__Problem description__
Please repeat only the lines below starting at the line that holds "esencia de agentes, investigadores, representantes" and ending at the line that holds "için şifa niyazlarında", exactly, with both of those lines included and every picture omitted.
──────── Information
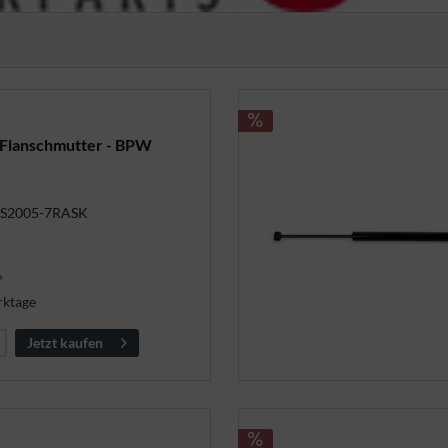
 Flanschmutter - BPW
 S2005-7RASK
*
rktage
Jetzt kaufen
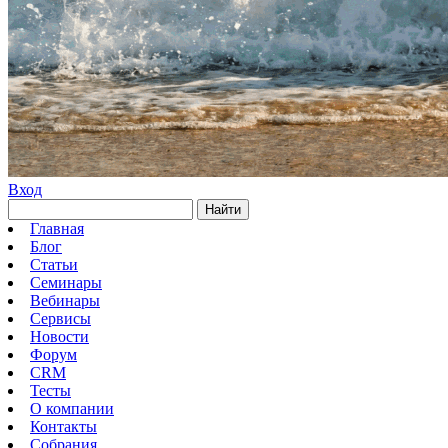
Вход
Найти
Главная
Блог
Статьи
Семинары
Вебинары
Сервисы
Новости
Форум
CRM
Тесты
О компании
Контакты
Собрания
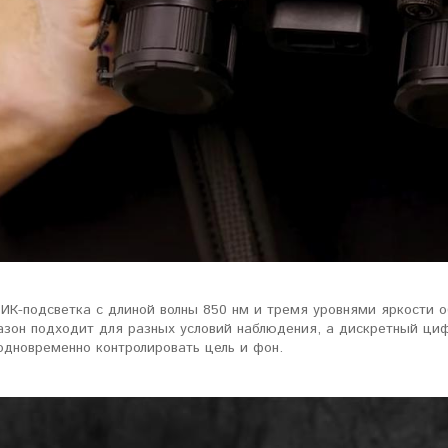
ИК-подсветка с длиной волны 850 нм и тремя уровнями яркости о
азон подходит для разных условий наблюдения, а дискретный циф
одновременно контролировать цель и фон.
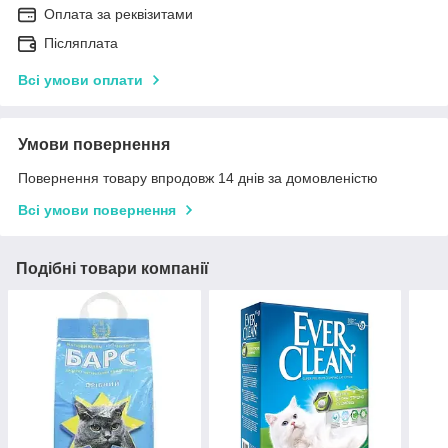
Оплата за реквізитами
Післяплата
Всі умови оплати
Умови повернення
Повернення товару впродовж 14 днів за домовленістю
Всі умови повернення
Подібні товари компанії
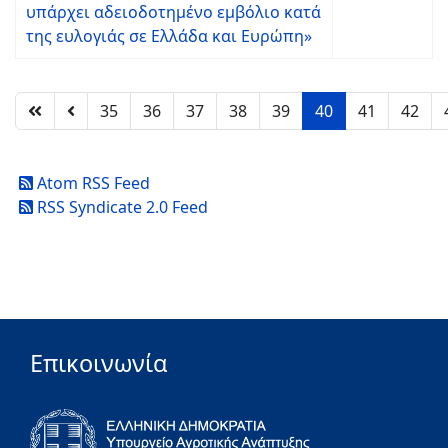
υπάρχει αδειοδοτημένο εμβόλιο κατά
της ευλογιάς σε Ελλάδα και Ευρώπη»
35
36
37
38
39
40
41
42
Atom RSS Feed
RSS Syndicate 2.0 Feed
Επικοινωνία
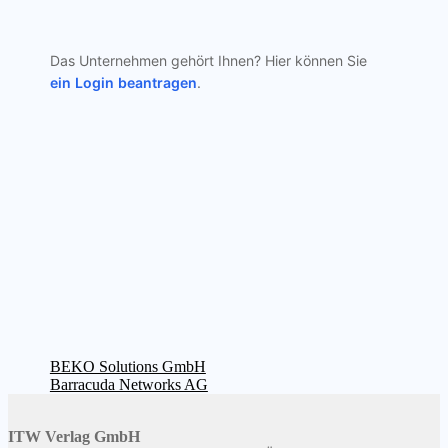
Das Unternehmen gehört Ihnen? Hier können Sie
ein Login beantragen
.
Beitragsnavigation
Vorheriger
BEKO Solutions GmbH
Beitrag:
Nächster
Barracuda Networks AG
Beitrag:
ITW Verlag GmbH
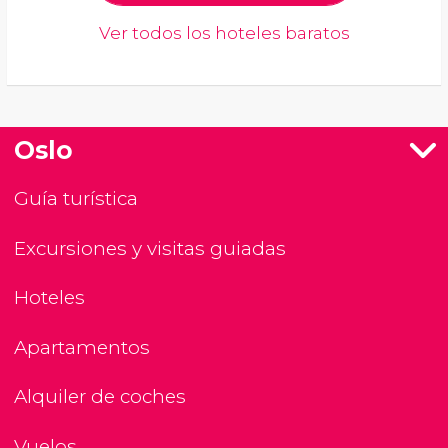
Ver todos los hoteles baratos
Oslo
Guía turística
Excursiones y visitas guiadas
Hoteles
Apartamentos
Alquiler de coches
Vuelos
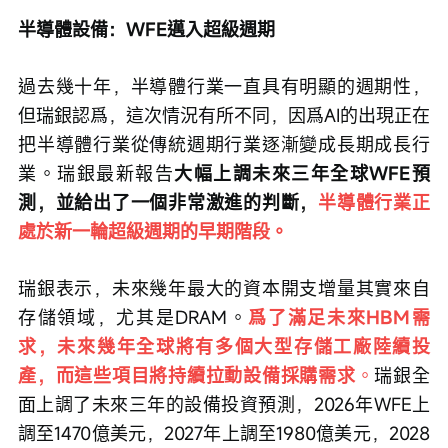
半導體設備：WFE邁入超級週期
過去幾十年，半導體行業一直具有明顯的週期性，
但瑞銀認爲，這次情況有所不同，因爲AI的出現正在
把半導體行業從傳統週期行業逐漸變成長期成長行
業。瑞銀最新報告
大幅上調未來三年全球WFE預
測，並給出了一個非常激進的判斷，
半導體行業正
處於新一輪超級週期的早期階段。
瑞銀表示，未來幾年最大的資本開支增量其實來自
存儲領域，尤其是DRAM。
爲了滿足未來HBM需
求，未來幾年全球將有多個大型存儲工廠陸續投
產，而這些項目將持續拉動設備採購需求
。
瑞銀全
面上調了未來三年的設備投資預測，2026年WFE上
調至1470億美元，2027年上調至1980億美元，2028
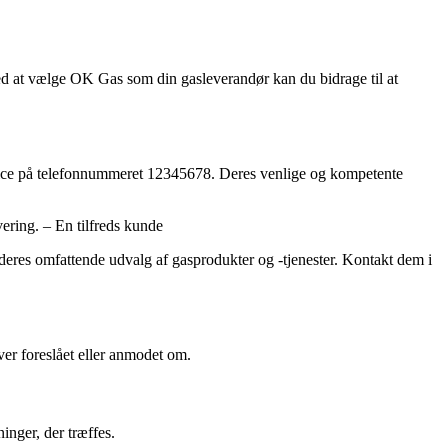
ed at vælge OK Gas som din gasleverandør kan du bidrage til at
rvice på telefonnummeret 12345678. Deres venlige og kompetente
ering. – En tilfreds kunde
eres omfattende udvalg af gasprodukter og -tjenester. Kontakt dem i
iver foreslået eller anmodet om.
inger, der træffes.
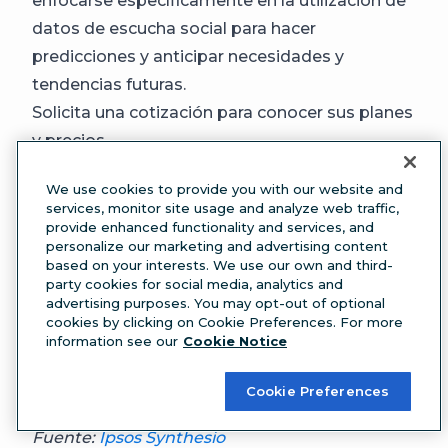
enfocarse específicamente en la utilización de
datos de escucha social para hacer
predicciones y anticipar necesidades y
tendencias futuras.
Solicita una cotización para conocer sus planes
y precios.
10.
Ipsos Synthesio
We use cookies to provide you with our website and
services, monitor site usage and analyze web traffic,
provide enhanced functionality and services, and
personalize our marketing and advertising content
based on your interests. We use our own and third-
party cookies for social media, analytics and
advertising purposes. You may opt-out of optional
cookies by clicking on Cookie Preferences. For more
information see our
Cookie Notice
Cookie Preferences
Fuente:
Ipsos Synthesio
────────────────
──────── Information
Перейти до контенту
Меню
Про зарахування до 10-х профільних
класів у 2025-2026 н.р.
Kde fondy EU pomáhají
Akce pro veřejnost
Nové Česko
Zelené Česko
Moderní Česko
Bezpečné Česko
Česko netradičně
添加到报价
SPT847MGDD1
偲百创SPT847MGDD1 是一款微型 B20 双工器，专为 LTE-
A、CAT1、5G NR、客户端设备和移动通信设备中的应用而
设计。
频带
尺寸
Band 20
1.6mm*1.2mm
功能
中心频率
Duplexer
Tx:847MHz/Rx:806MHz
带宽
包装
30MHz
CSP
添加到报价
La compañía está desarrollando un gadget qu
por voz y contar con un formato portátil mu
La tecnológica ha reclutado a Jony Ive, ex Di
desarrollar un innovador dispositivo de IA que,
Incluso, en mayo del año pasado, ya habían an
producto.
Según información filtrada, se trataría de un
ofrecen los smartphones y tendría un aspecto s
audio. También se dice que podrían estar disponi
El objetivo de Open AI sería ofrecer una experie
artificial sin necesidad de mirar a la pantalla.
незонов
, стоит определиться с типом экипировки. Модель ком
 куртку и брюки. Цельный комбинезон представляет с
────────────────
──────── Information
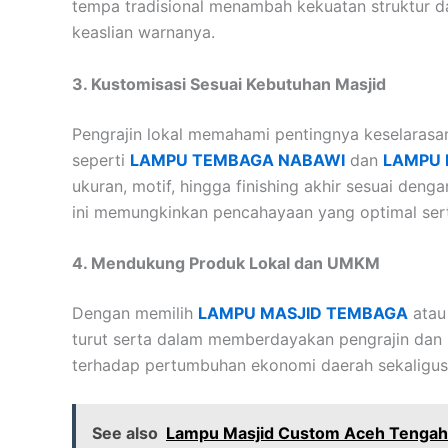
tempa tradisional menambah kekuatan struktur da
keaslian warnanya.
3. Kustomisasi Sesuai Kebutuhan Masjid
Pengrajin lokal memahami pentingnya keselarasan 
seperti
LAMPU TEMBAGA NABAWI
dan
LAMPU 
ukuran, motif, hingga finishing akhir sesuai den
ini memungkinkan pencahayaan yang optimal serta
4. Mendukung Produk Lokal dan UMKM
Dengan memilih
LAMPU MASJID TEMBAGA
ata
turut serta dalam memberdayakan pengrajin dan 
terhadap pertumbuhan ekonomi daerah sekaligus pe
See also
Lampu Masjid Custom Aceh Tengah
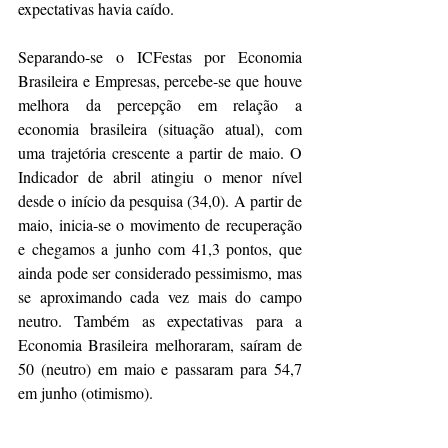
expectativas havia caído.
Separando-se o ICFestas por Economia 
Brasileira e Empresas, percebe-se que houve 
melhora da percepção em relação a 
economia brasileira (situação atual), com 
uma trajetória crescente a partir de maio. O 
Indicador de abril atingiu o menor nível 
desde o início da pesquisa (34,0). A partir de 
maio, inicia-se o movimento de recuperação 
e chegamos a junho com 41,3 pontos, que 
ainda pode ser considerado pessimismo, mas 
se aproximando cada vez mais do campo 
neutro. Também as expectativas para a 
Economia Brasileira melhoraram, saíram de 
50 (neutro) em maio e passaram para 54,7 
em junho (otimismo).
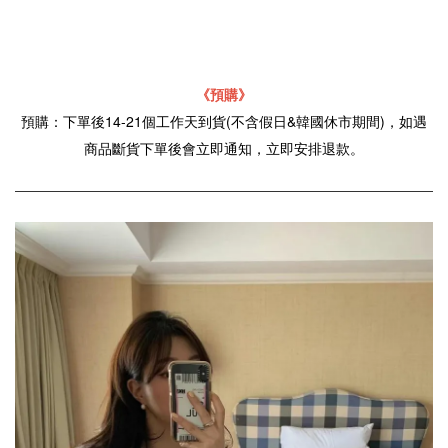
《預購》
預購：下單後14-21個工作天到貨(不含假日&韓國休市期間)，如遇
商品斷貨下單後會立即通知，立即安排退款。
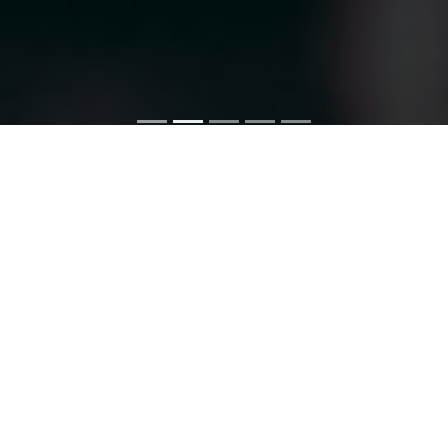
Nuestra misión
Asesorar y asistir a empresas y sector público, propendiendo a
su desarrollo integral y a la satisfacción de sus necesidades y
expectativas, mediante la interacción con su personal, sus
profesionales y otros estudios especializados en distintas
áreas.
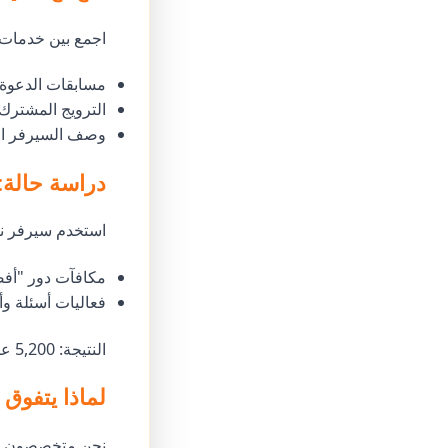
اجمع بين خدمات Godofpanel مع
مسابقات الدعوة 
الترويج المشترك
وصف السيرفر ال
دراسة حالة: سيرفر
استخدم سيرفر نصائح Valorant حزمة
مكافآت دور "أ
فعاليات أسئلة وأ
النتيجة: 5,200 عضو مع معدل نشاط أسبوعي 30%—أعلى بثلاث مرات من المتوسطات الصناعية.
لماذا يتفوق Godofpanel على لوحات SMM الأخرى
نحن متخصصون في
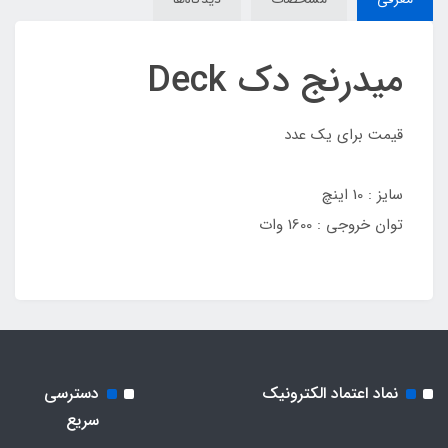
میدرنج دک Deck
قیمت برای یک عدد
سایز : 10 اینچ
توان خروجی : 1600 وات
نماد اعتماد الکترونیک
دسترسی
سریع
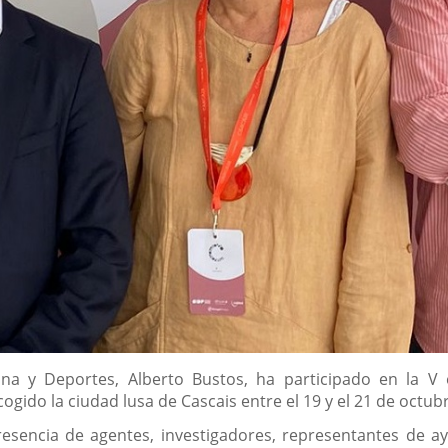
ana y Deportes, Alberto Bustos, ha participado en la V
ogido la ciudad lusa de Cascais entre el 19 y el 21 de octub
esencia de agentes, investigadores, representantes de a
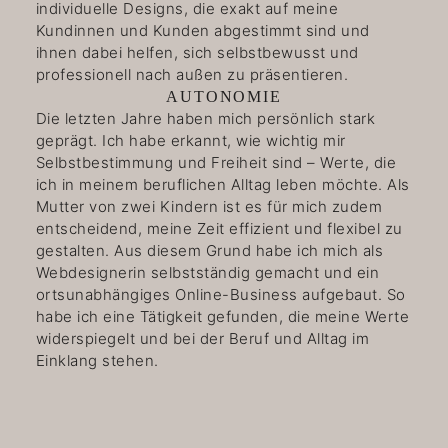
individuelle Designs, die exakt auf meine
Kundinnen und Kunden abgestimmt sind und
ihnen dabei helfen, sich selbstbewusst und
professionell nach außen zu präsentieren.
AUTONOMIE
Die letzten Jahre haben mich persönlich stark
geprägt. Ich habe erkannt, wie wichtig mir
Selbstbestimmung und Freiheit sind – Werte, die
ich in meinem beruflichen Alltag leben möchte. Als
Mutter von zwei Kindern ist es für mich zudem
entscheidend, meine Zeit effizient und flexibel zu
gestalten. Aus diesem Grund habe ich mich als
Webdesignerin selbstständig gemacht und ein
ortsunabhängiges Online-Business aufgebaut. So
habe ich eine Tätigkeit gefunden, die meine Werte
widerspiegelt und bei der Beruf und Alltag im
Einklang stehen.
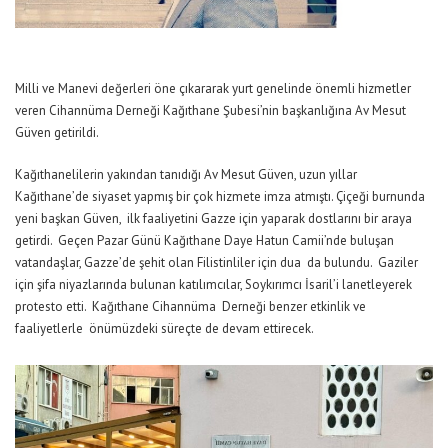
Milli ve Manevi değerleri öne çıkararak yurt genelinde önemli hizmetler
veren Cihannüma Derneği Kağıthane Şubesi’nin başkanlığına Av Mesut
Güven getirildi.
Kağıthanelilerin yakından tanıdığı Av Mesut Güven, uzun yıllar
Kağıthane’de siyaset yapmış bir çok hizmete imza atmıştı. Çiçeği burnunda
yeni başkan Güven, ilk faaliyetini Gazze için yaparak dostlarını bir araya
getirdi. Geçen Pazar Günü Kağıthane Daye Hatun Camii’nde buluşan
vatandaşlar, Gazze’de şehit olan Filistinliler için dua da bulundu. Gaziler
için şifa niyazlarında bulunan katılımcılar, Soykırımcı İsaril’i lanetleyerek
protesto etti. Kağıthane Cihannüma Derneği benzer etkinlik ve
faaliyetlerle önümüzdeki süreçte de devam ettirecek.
────────────────
__Solution to the exercise__
esencia de agentes, investigadores, representantes de a
individuelle Designs, die exakt auf meine
Kundinnen und Kunden abgestimmt sind und
ihnen dabei helfen, sich selbstbewusst und
professionell nach außen zu präsentieren.
AUTONOMIE
Die letzten Jahre haben mich persönlich stark
geprägt. Ich habe erkannt, wie wichtig mir
Selbstbestimmung und Freiheit sind – Werte, die
ich in meinem beruflichen Alltag leben möchte. Als
Mutter von zwei Kindern ist es für mich zudem
entscheidend, meine Zeit effizient und flexibel zu
gestalten. Aus diesem Grund habe ich mich als
Webdesignerin selbstständig gemacht und ein
ortsunabhängiges Online-Business aufgebaut. So
habe ich eine Tätigkeit gefunden, die meine Werte
widerspiegelt und bei der Beruf und Alltag im
Einklang stehen.
Milli ve Manevi değerleri öne çıkararak yurt genelinde önemli hizmetler
veren Cihannüma Derneği Kağıthane Şubesi’nin başkanlığına Av Mesut
Güven getirildi.
Kağıthanelilerin yakından tanıdığı Av Mesut Güven, uzun yıllar
Kağıthane’de siyaset yapmış bir çok hizmete imza atmıştı. Çiçeği burnunda
yeni başkan Güven, ilk faaliyetini Gazze için yaparak dostlarını bir araya
getirdi. Geçen Pazar Günü Kağıthane Daye Hatun Camii’nde buluşan
vatandaşlar, Gazze’de şehit olan Filistinliler için dua da bulundu. Gaziler
için şifa niyazlarında bulunan katılımcılar, Soykırımcı İsaril’i lanetleyerek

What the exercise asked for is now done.